Una autobiografía o un libro de memorias fuerzan una elección por parte del lector, ya que éste no tiene más remedio que decidir si el autor le cae bien o mal. Una verdadera novela de Philippe Sollers (Burdeos, 1936) favorece a lo largo de cuatrocientas páginas amenas la conclusión de que el escritor es lo que en esta parte del planeta se conoce como un chanta. Hijo de una familia burguesa de provincias, Sollers dedicó sus días de estudiante a frecuentar a escritores veteranos (Breton, Mauriac, Aragon, Ponge) mientras publicaba sus primeras novelas. Además de precoz es muy prolífico (más de veinte novelas y de cuarenta ensayos, hasta un buen número de videos) y aunque le gusta pensarse como una especie de lobo solitario, las relaciones sociales se le dieron siempre muy bien.
De hecho, Sollers es el hombre que siempre estuvo en el lugar adecuado, especialmente a partir de su participación en Tel Quel, la revista fundada en 1960 que se transformó a partir de 1968 en faro de la vida intelectual francesa. Maoísta y estructuralista, Tel Quel está asociada a la emergencia de nombres como Barthes, Foucault, Deleuze, Lacan o Derrida. En las memorias, Sollers se jacta de haber sido gran amigo de Barthes y Lacan, de haber tratado personalmente a los otros grandes bonetes de la cultura contemporánea, entre ellos a su esposa Julia Kristeva. Como si sospechara que alguien le va a pedir pruebas de su figuración, Sollers saca a relucir a cada rato las dedicatorias que esos y otros próceres le hicieron de sus libros, la aparición de su nombre en uno de los seminarios de Lacan y otros testimonios de la misma índole.

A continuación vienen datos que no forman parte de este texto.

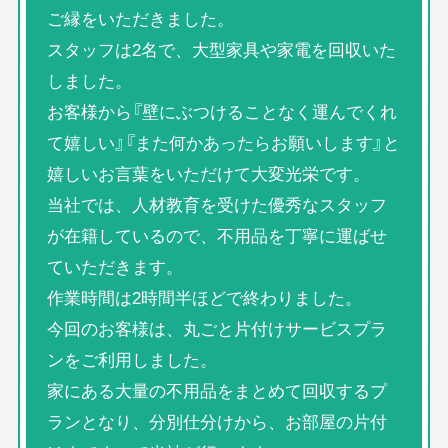
ご縁をいただきました。
スタッフは2名で、大型家具や家電を回収いた
しました。
お客様から『壁にぶつけることなく運んでくれ
て嬉しい』『また何かあったらお願いします』と
嬉しいお言葉をいただけて大変光栄です。
当社では、人材教育を受けた優秀なスタッフ
が在籍しているので、不用品を丁寧に運ばせ
ていただきます。
作業時間は2時間半ほどで終わりました。
今回のお客様は、丸ごと片付けサービスプラ
ンをご利用しました。
家にある大量の不用品をまとめて回収するプ
ランとなり、分別仕分けから、お部屋の片付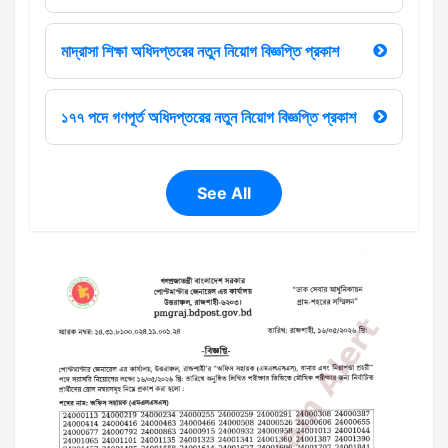
মাদ্রাসা শিক্ষা অধিদপ্তরের নতুন নিয়োগ বিজ্ঞপ্তি প্রকাশ
১৭৭ পদে গণপূর্ত অধিদপ্তরের নতুন নিয়োগ বিজ্ঞপ্তি প্রকাশ
See All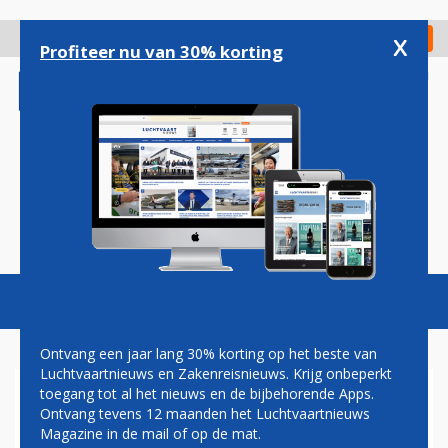
Overslaan
en
x
Digitaal Magazine
Registreer
Check in
naar
Profiteer nu van 30% korting
de
inhoud
gaan
Magazine
Podcasts
Vacatures
Toggl
naviga
Ontvang een jaar lang 30% korting op het beste van
Luchtvaartnieuws en Zakenreisnieuws. Krijg onbeperkt
toegang tot al het nieuws en de bijbehorende Apps.
AMERICAN AIRLINES NU
Ontvang tevens 12 maanden het Luchtvaartnieuws
MEEST WAARDEVOLLE
Magazine in de mail of op de mat.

Sollers, acorde con los tiempos, fue cambiando de opiniones políticas. Así, del temprano maoísmo fue mutando hasta terminar ejerciendo de reaccionario. Su especialidad entre los “nuevos filósofos” que lo acompañaron en el giro a la derecha es el catolicismo y así se proclama admirador incondicional de Juan Pablo II y de Benedicto XVI. En el medio cambió también la política por el psicoanálisis y la divulgación de las enseñanzas de Mao (al que ahora llama un gran criminal) por el interés por la cultura china en su conjunto. Pero de nada se arrepiente Sollers aunque entre un período y otro lo único en común parece ser su exorbitante ego. En efecto, el autor se precia tanto de que será leído dentro de mil años (una afirmación que sus libros no parecen confirmar) como de sus conquistas sexuales, de sus cuatro mujeres simultáneas, de sus cientos de affaires, de sus muchas prostitutas y hasta de algún travesti.
Tal vez el momento más grotesco del libro sea aquel en el que Sollers se lamenta de que no haya ninguna tesis universitaria dedicada al catálogo de sus amores. Para ser alguien que se considera el equivalente de Montaigne, Sollers se queja demasiado. Se queja de que no se lo conoce en Estados Unidos, de que sus obras no están en la prestigiosa colección La Pléiade, de que Bernard Pivot no le dedicó un programa televisivo completo como sí lo hizo con Le Clézio y con Modiano.
Hay algo simpático en los fanfarrones y en Sollers en particular. Después de todo, la suya es una manera entusiasta de decorar lo que se adivina como un gran aburrimiento, una profunda grisura.
Incluso es interesante leerlo cuando, como cultor eterno de las modas, hoy proclama la necesidad de volver a los clásicos y dedica algunos párrafos a Epicuro, a Dante o a Nietzsche.
Hasta uno está tentado de absolverlo, pero hay algo en la página 278 que lo condena definitivamente. Allí confiesa que de los cuatro mosqueteros de la obra de Dumas su favorito es Aramis. Alguien que prefiere a ese cura intrigante y cruel sobre el noble Athos, el generoso Porthos y el valiente D’Artagnan no puede ser nunca una buena persona.